With just 18,000 residents, it is no surprise that the remote island nation of Palau faces a chronic shortage of skilled health care workers. There are insufficient numbers of doctors in the country—especially specialists—to treat all of the patients who need care, and there are not enough Palauan nurses to staff the country’s only hospital. Foreign health care workers from the Philippines, Fiji, and other countries help fill some gaps, and periodic medical missions sent by the US military, Taiwanese hospitals, and international NGOs offer specialized treatments one or two weeks a year when they are in the country. But the healthcare worker shortage persists and has a high human cost.
I was delighted to witness how Peace Winds is helping ameliorate the shortage when visiting Palau last week.

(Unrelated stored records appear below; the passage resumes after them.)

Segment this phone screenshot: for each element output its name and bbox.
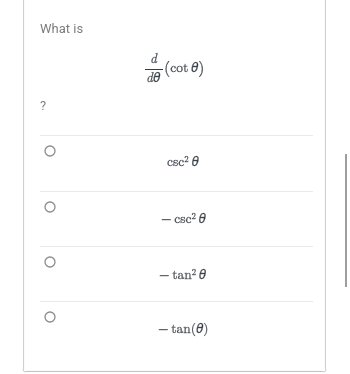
staticText: − tan(θ) xyxy=(158,318,209,337)
staticText: ? xyxy=(40,98,47,113)
button[interactable]: − tan(θ) xyxy=(24,301,325,371)
button[interactable]: − tan2 θ xyxy=(24,246,325,301)
staticText: csc2 θ xyxy=(167,151,199,170)
staticText: csc2 θ xyxy=(167,151,199,170)
staticText: − tan2 θ xyxy=(159,264,207,283)
staticText: − tan(θ) xyxy=(158,318,209,337)
staticText: (cot θ) xyxy=(164,55,205,78)
staticText: (cot θ) xyxy=(164,55,205,78)
staticText: − tan2 θ xyxy=(159,264,207,283)
staticText: dθ xyxy=(146,67,161,86)
staticText: − csc2 θ xyxy=(161,208,206,227)
staticText: dθ xyxy=(146,67,161,86)
staticText: What is xyxy=(40,21,84,36)
button[interactable]: csc2 θ xyxy=(24,135,325,191)
staticText: − csc2 θ xyxy=(161,208,206,227)
staticText: d xyxy=(150,48,157,67)
staticText: d xyxy=(150,48,157,67)
button[interactable]: − csc2 θ xyxy=(24,191,325,246)
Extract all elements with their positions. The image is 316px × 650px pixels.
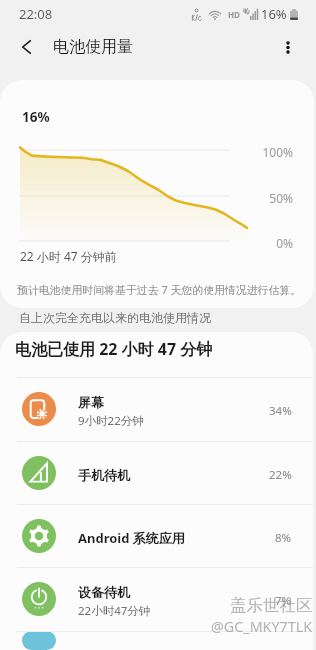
staticText: 16% [22,108,50,126]
button[interactable]: 屏幕 [0,377,313,441]
button[interactable]: Android 系统应用 [0,504,313,567]
staticText: 手机待机 [78,467,130,483]
staticText: 盖乐世社区 [230,595,313,616]
staticText: Android 系统应用 [78,529,185,547]
staticText: 9小时22分钟 [78,413,144,429]
staticText: 7% [275,593,292,609]
staticText: HD [228,9,240,20]
staticText: 自上次完全充电以来的电池使用情况 [19,310,211,325]
staticText: 设备待机 [78,584,130,600]
staticText: 8% [275,530,292,546]
staticText: 22% [269,467,292,483]
staticText: 电池已使用 22 小时 47 分钟 [15,338,213,360]
staticText: 50% [0,190,293,206]
button[interactable]: 手机待机 [0,441,313,504]
staticText: 0% [0,235,293,251]
staticText: 电池使用量 [53,37,133,57]
staticText: 22 小时 47 分钟前 [20,248,117,264]
button[interactable]: Back [0,28,53,66]
staticText: 16% [261,5,287,23]
staticText: @GC_MKY7TLK [211,617,313,636]
staticText: 34% [269,403,292,419]
button[interactable]: More options [266,28,310,66]
staticText: 22小时47分钟 [78,603,151,619]
button[interactable]: 设备待机 [0,567,313,631]
button[interactable] [0,631,313,650]
staticText: 22:08 [19,5,53,23]
staticText: 屏幕 [78,394,104,410]
staticText: 预计电池使用时间将基于过去 7 天您的使用情况进行估算。 [17,282,302,297]
staticText: 100% [0,144,293,160]
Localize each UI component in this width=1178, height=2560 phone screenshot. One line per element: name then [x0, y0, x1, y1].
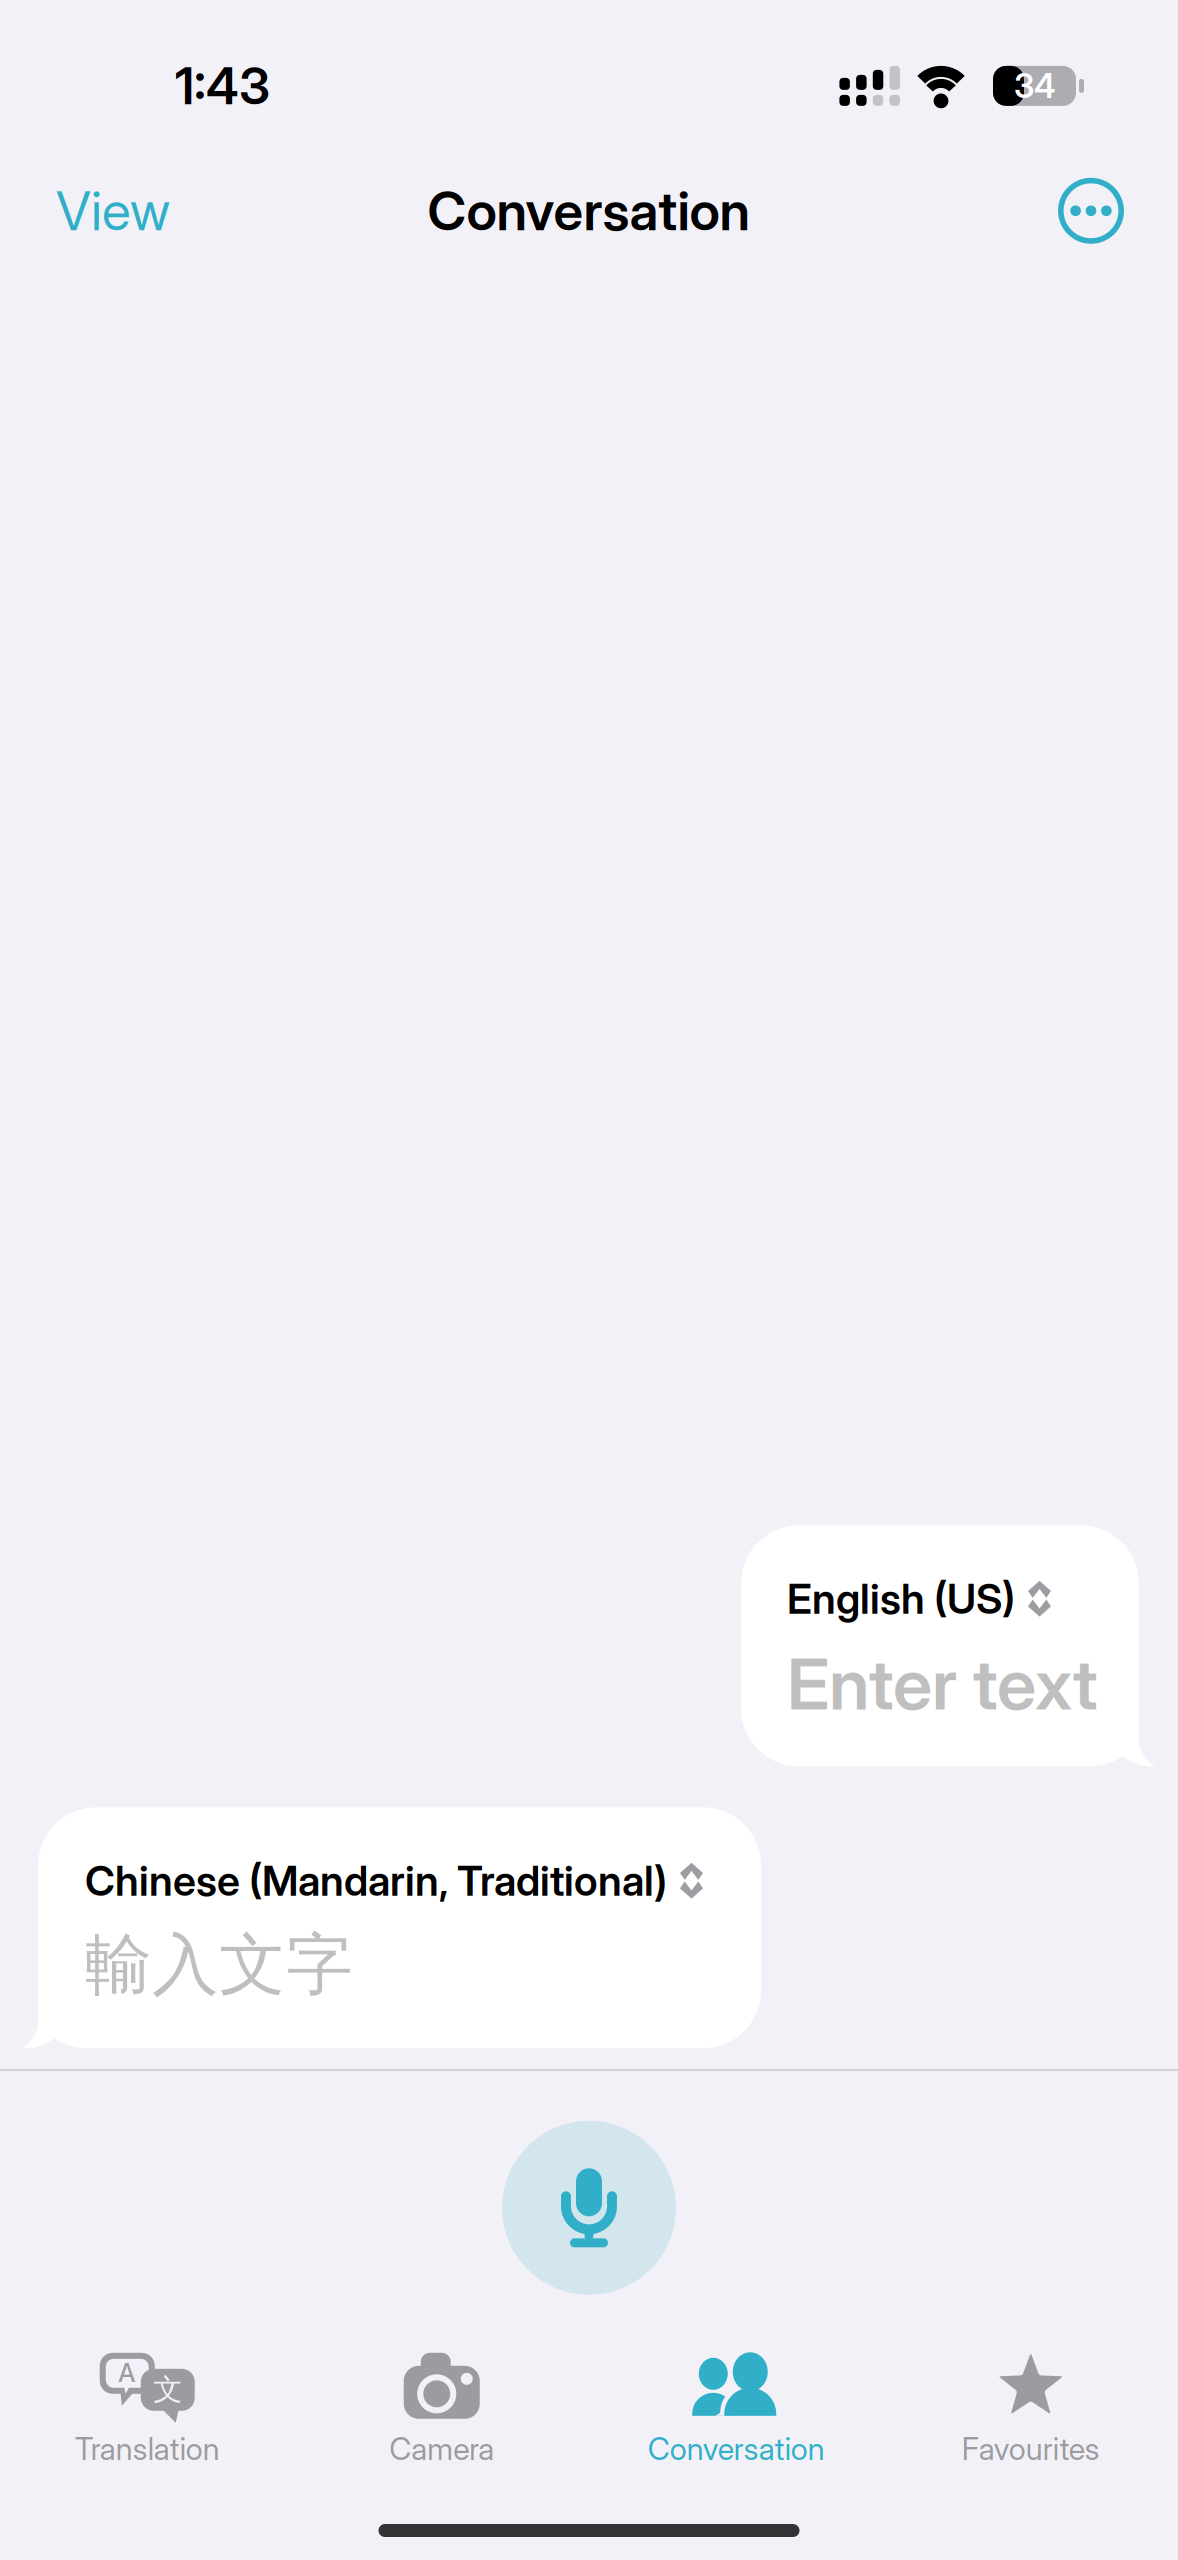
staticText: A — [118, 2358, 135, 2388]
staticText: Translation — [75, 2431, 220, 2467]
button[interactable]: Start recording — [502, 2121, 676, 2295]
staticText: Chinese (Mandarin, Traditional) — [85, 1856, 667, 1905]
staticText: Enter text — [787, 1642, 1098, 1726]
button[interactable]: More options — [1044, 167, 1138, 255]
button[interactable]: Conversation — [589, 2353, 884, 2467]
staticText: Favourites — [962, 2431, 1100, 2467]
staticText: 34 — [1014, 66, 1055, 106]
staticText: Camera — [389, 2431, 494, 2467]
staticText: Conversation — [648, 2431, 825, 2467]
button[interactable]: Favourites — [884, 2353, 1178, 2467]
staticText: 1:43 — [175, 56, 270, 116]
button[interactable]: View — [40, 166, 186, 255]
button[interactable]: A — [0, 2353, 294, 2467]
staticText: 輸入文字 — [85, 1924, 353, 2006]
button[interactable]: Camera — [294, 2353, 589, 2467]
staticText: Conversation — [428, 179, 750, 242]
staticText: 文 — [153, 2372, 182, 2408]
staticText: View — [56, 179, 170, 242]
staticText: English (US) — [787, 1574, 1015, 1623]
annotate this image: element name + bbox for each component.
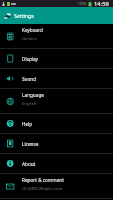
staticText: 14:59 [94,0,109,7]
staticText: Report & comment [22,177,64,183]
staticText: Sound [22,76,37,82]
staticText: Settings [14,12,34,19]
staticText: Display [22,56,38,62]
button[interactable]: Keyboard [0,24,113,49]
staticText: English [22,101,37,107]
button[interactable]: Language [0,89,113,114]
staticText: Keyboard [22,27,43,33]
staticText: Generic [22,36,38,42]
button[interactable]: About [0,154,113,174]
staticText: About [22,161,36,167]
button[interactable]: Report & comment [0,174,113,199]
button[interactable]: Display [0,49,113,69]
staticText: Language [22,92,44,98]
staticText: Help [22,121,33,127]
button[interactable]: License [0,134,113,154]
button[interactable]: Help [0,114,113,134]
button[interactable]: Sound [0,69,113,89]
staticText: 100% [78,2,87,6]
staticText: License [22,141,39,147]
staticText: OC@KIS-Mobile.com [22,186,63,192]
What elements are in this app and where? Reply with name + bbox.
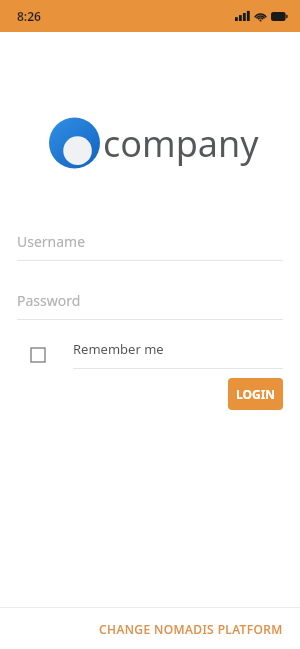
button[interactable]: Remember me <box>0 340 300 369</box>
button[interactable]: Password <box>0 291 300 320</box>
button[interactable]: LOGIN <box>228 378 283 410</box>
staticText: CHANGE NOMADIS PLATFORM <box>99 621 283 637</box>
staticText: company <box>103 119 259 168</box>
button[interactable]: Username <box>0 232 300 261</box>
other: Company logo <box>49 114 100 172</box>
button[interactable]: CHANGE NOMADIS PLATFORM <box>82 611 300 647</box>
staticText: LOGIN <box>236 386 276 402</box>
staticText: Password <box>17 291 81 310</box>
staticText: Username <box>17 232 86 251</box>
staticText: Remember me <box>73 340 164 358</box>
staticText: 8:26 <box>17 8 41 24</box>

Peace Winds is currently dispatching three medical professionals from Japan on long-term assignments to work in Belau National Hospital and support the health care system. A senior emergency room physician, Dr. Michiaki Hata, arrived in Palau this week to help fill the hospital’s gap in surgeons, as well as to mentor young doctors. Kaori Murai, a registered nurse, also recently returned to Palau for another six-month stint after previously serving in the hospital’s understaffed surgery ward.
Meanwhile, Peace Winds’ Koji Hamano, the first radiology technician based in Palau, is in his second year of service at the hospital. The hospital had received donated MRI and CT Scan machines, but was unable to use them widely because there was nobody with sufficient training in the country. Since arriving in Palau, Hamano has drastically expanded the use of imaging and provided hands-on training for other hospital staff, significantly improving diagnostics and patient care.
[Read more about Hamano’s work in Palau.]

Palau President Surangel Whipps Jr. lauded these contributions in a May 14 meeting at his office, and he encouraged Peace Winds to explore ways of expanding the long-term dispatch of medical professionals. One way to do this would be to regularly rotate an increased number of doctors and other health care workers from Japan, the United States and other countries through Palau for one- or two-year terms, pairing younger professionals with experienced clinicians who can ensure a high standard of care.
While in Palau, I also saw how these health care workers are contributing outside of Belau National Hospital. Kaori Murai has been working with other Peace Winds colleagues and the Ministry of Health and Human Services Noncommunicable Diseases (NCD) Unit to sponsor NCD screenings around the country. NCDs like diabetes and hypertension account for more than 80 percent of deaths and two-thirds of all hospital spending, so NCD prevention and treatment is a top national priority.
On May 14, the team held a half-day NCD screening event in rural Ngaraard State, which provided testing and counseling for 21 residents—representing nearly one-tenth of the households in the state. It was facilitated by Ngaraard Governor Sharp Sakuma, who stayed through the entire event to welcome residents and also to undergo his own screening. He explained that initiatives like this are critical not just to get people into treatment, but also to raise awareness about healthy eating and exercise habits among others so they can avoid developing these conditions. And, ultimately, limiting the number of people who develop severe diabetes and hypertension reduces pressure on the healthcare workforce, helping alleviate the impact of the labor shortfall in another way.